Add vision capability for bots #413

gmuffiness · 2025-01-19T18:07:01Z

I added support for image input using GPT-4V and GPT-4o, enabling effective image interpretation.
This is an initial implementation, so I would greatly appreciate any feedback or suggestions for improvement. Thank you!

Changelog

Two actions added, leveraging mineflayer’s screenshot functionality (as @MaxRobinsonTheGreat suggested in this issue )
• lookAtPlayer: Allows the bot to focus on the player’s direction or viewpoint for better understanding
• lookAtPosition: Enables the bot to focus on specific coordinates for targeted image interpretation
Added a promptImageConvo method in src/agent/prompter.js.
Included examples to demonstrate these new features.

Known Limitations

Node.js Compatibility : Using a relatively new Node.js version (in my case, v23.2.0) caused installation errors with node-canvas-webgl and three packages. Switching to the LTS version (18.20.5) resolved these issues. Use nvm use 18 for compatibility.
Minecraft Version Support : Works reliably with Minecraft versions up to 1.20.1, as specified in the Prismarine Viewer README. Rendering and execution issues may occur with versions beyond 1.20.1.

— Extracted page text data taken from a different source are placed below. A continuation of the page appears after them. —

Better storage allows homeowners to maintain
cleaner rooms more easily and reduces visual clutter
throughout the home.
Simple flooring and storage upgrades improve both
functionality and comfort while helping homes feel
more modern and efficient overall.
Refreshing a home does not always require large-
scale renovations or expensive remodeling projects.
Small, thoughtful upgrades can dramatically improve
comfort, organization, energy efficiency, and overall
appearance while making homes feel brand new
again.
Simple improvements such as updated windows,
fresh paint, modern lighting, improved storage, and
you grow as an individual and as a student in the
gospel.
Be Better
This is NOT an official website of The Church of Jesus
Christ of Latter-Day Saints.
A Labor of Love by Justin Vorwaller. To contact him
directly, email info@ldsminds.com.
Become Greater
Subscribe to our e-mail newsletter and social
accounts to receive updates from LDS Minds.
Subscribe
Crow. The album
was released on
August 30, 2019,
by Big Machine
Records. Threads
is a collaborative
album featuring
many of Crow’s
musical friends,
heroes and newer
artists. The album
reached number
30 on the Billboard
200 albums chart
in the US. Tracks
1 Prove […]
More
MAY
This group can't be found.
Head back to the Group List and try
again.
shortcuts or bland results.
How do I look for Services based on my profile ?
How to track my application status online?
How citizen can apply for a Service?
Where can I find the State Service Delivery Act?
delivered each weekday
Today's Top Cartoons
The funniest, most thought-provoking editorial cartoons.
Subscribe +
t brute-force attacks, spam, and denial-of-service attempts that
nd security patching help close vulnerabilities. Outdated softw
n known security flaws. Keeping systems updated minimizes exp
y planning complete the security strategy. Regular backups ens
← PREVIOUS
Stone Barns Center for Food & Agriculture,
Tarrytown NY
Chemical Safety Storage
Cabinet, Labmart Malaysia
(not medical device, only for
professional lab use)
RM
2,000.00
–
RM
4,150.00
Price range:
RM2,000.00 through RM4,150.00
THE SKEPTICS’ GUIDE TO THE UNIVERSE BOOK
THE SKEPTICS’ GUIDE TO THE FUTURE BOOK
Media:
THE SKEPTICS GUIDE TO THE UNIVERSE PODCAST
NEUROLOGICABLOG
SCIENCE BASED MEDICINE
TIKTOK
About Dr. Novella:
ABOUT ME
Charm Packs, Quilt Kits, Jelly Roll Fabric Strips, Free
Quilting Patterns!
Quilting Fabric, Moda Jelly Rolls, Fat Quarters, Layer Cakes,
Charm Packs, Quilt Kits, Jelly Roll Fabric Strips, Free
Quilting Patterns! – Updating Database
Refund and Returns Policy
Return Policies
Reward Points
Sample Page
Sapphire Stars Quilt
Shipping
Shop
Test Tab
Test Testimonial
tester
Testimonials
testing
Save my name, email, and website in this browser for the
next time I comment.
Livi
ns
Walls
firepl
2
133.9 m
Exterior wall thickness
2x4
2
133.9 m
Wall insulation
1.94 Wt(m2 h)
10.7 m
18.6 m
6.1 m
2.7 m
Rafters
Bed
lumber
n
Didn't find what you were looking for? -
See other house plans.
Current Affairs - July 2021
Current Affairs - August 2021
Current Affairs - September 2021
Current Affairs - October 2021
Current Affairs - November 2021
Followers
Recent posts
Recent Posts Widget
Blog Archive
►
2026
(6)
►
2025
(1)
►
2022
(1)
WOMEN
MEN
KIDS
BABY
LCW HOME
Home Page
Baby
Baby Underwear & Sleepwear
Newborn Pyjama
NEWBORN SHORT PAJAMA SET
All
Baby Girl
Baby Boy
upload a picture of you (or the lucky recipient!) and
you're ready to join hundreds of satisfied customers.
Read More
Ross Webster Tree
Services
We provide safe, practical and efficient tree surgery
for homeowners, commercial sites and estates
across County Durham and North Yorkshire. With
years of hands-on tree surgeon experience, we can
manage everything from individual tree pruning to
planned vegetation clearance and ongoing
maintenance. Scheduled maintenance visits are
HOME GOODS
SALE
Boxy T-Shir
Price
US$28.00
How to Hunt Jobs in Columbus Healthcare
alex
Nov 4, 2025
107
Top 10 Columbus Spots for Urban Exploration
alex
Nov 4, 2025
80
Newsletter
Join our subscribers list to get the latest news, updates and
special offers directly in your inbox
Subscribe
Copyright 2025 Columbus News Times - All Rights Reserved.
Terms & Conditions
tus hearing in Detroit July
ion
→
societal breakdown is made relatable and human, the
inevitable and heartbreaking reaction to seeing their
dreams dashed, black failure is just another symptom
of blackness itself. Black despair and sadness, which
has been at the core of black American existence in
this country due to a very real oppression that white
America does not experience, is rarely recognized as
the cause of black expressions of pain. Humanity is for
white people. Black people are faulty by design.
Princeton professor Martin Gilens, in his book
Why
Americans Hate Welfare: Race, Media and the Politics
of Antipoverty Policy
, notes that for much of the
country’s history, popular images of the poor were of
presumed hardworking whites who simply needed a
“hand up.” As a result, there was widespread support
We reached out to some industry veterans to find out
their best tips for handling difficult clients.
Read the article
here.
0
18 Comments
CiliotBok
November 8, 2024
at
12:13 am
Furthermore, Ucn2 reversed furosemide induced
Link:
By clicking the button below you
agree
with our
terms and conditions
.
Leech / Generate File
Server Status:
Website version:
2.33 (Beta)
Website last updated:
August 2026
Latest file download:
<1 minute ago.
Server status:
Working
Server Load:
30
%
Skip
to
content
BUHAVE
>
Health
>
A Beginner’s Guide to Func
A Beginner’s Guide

gmuffiness · 2025-01-19T18:14:07Z

I also made a demo video about this feature.
This video was inspired by your work, Max! I hope you enjoy it :)

https://www.youtube.com/watch?v=gPyFrBs45Es

uukelele-scratch · 2025-01-19T19:42:59Z

why change default port to 56069?

and why comment out init message?

gmuffiness · 2025-01-20T01:33:27Z

Oh, I hadn’t noticed that settings.js was changed. Thanks for pointing it out!
no particular reason, haha

…amera api

gmuffiness · 2025-01-20T08:56:55Z

Currently, the lookAtPlayer and lookAtPosition functions in skills.js handle both 1) taking screenshots and 2) sending requests to the vision model. However, the other functions in skills.js seem to focus solely on controlling Mineflayer’s actions.

This makes me wonder if it might be better to separate these responsibilities by creating a new class, such as VisionInterpreter to handle the vision-related functionalities and use it on agent.js.

I’ll think more about whether this approach would be better. I’d appreciate any feedback or thoughts!

Lorodn4x · 2025-01-24T04:55:38Z

Can I test this with models from the company Mistral "pixtral-large-latest"?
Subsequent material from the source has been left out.